David Iben put it well when he said, 'Volatility is not a risk we care about. What we care about is avoiding the permanent loss of capital.' When we think about how risky a company is, we always like to look at its use of debt, since debt overload can lead to ruin. We note that Yong Tai Berhad (KLSE:YONGTAI) does have debt on its balance sheet. But is this debt a concern to shareholders?
What Risk Does Debt Bring?
Debt and other liabilities become risky for a business when it cannot easily fulfill those obligations, either with free cash flow or by raising capital at an attractive price. Ultimately, if the company can't fulfill its legal obligations to repay debt, shareholders could walk away with nothing.

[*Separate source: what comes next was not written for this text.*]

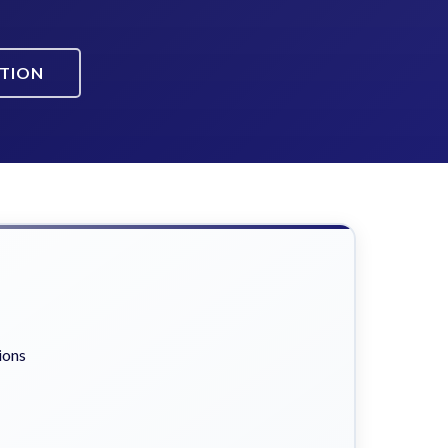
ATION
ions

However, a more usual (but still expensive) situation is where a company must dilute shareholders at a cheap share price simply to get debt under control. By replacing dilution, though, debt can be an extremely good tool for businesses that need capital to invest in growth at high rates of return. When we examine debt levels, we first consider both cash and debt levels, together.
Check out our latest analysis for Yong Tai Berhad
What Is Yong Tai Berhad's Net Debt?
The image below, which you can click on for greater detail, shows that Yong Tai Berhad had debt of RM186.9m at the end of December 2022, a reduction from RM195.4m over a year. However, it does have RM5.84m in cash offsetting this, leading to net debt of about RM181.1m.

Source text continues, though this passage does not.